There is nothing new in this play, no startling revelations, no smoking gun - just a depressing litany of corporate greed , indifference allied to incompetence, at best, amorality at worst, putting profit before people, bottom line trumping integrity as a matter of course. It reveals an underlying lack of control, lack of oversight, a confusion, ignorance and failure of regulations, of deregulation to make cutting corners easier and all amid the pare to the bone and to hell with the consequences policy of austerity.

mansfield

Michael Mansfield QC, played by David Robb asking "why did this happen"

At the start Richard Millett QC, played by Ron Cook, the counsel to the inquiry, has a word of caution about buck passing – rather like telling football teams not to kick the ball.

The set is a simple inquiry room with a central desk for the chairman, retired judge Sir Martin Moore-Bick (Thomas Wheatley), a desk to the right for Millett and staff and a desk, left for witnesses with screens to display memos and emails referred to in evidence, documents which posed far more questions than answers.

Witnesses conveniently forget details, dates, meetings. Potential evidence was found to have been “binned” as “not needed”, meetings were “off-line” or, as those not familiar with management speak might say, secret,  while a senior building control officer of the Royal Borough of Kensington and Chelsea, who you suspect had a workload way beyond safe oversight, admitted he did not know the fire safe zinc panels had been changed for the cheaper and flammable aluminium composite panels – value engineering at its worst – until they were being installed.

The final word comes from Michael Mansfield QC, played by David Robb, perhaps the best known QC in the country and barrister for the Bereaved, Survivors and Residents group (BSR).
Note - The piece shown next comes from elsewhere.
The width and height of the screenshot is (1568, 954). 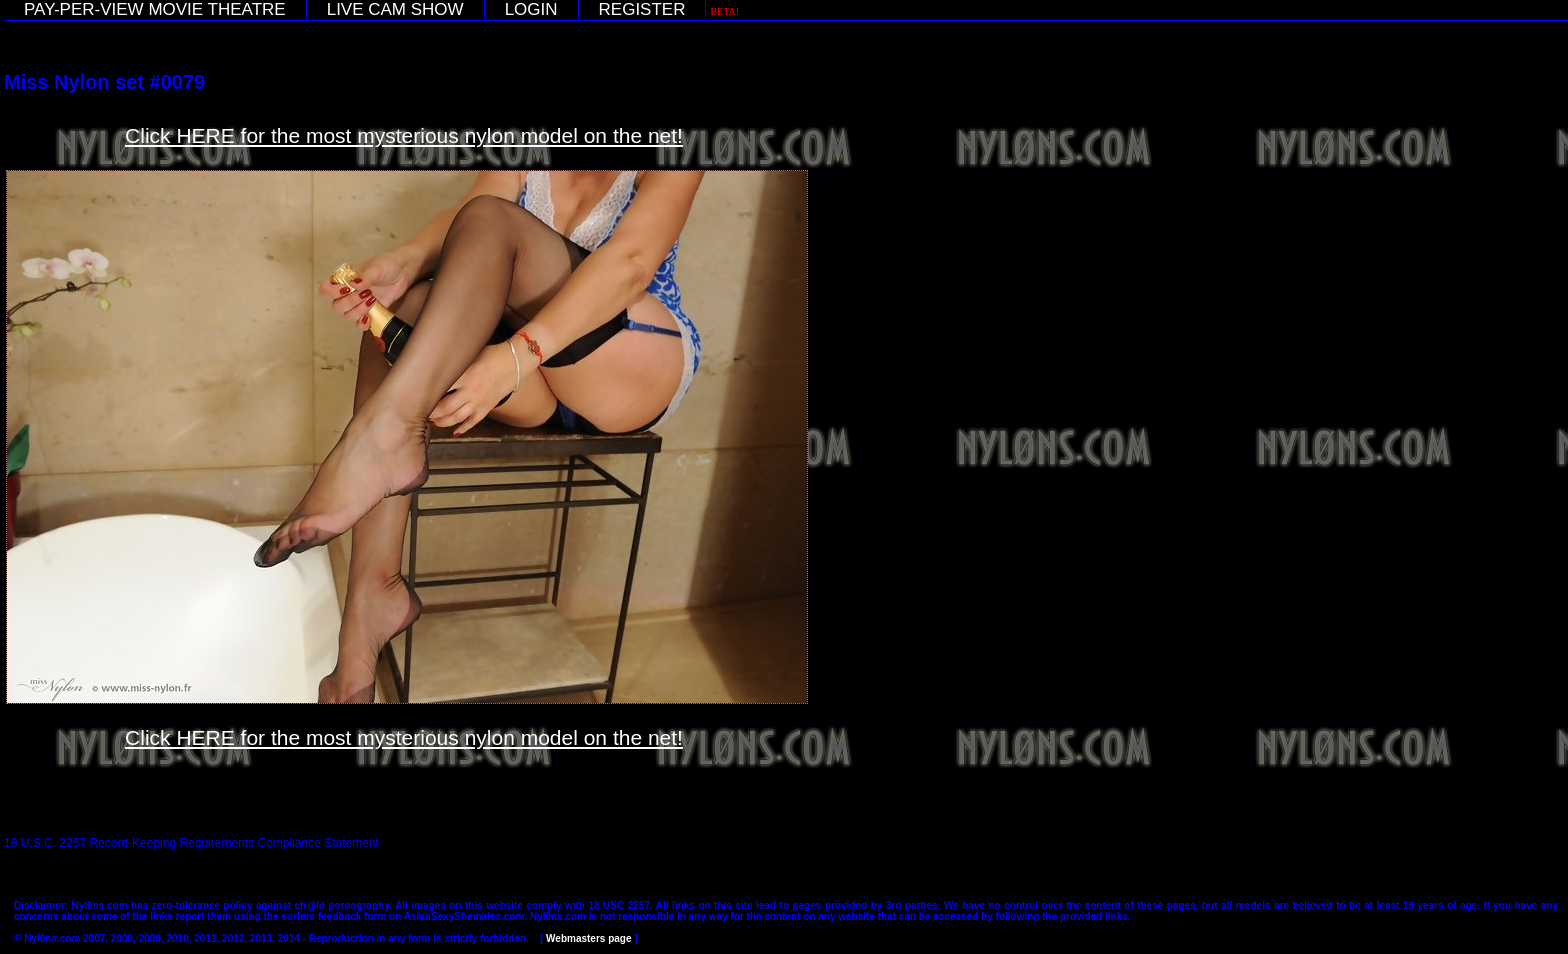 What do you see at coordinates (531, 9) in the screenshot?
I see `LOGIN` at bounding box center [531, 9].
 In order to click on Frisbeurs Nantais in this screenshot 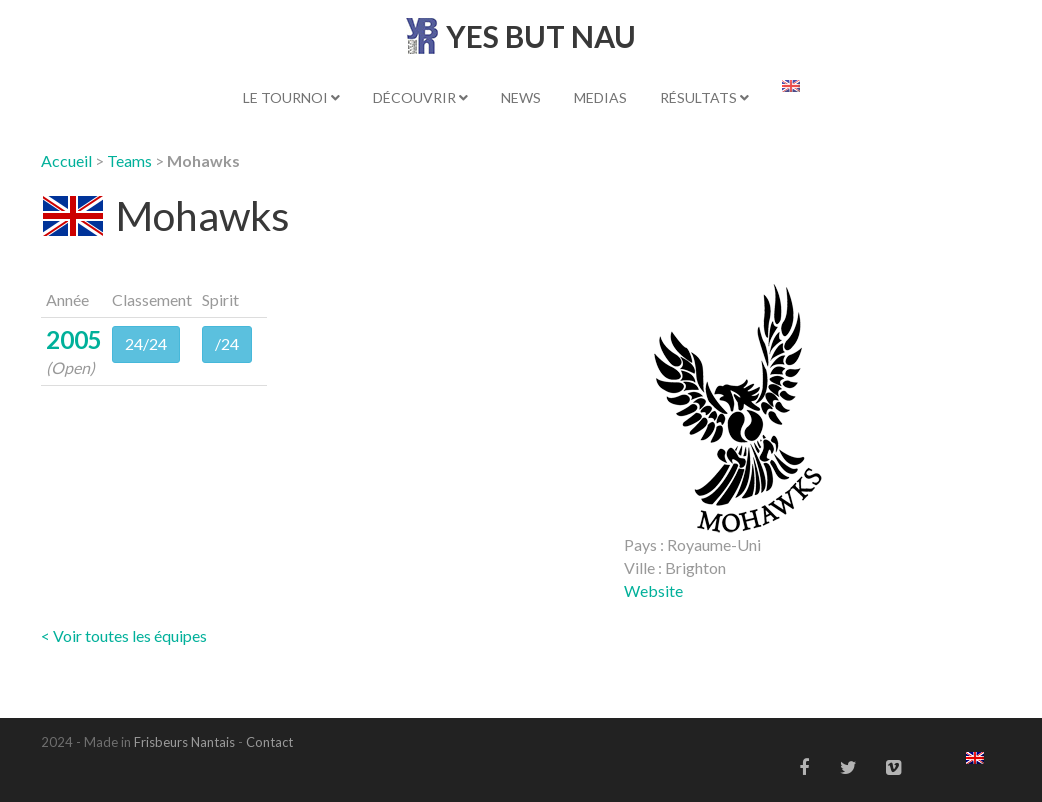 , I will do `click(184, 742)`.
He tells us that “It is one thing to work out how the fire was caused, and how the deaths were caused; the bigger question is: why did this happen?

We fade to black with the names of the 72 victims on the screen before a stunned and silent audience. This is not entertainment, not even drama in the conventional sense, but, my word, it is compelling theatre. To 20-11-21.

Roger Clarke

17-11-21

Now in its fifth year the inquiry’s own schedule runs to May 2022, while a corresponding police inquiry will not submit evidence to the Crown Prosecution Service until the inquiry publishes its report.

The tower is currently covered in a protective wrap to preserve any forensic evidence and is scheduled for demolition.

The inquiry website with past statements and documents and schedules for the inquiry can be found HERE

The inquiry can be followed live on YouTube HERE

In Birmingham 30,000 are still living in unsafe homes, out of 700,000 nationally.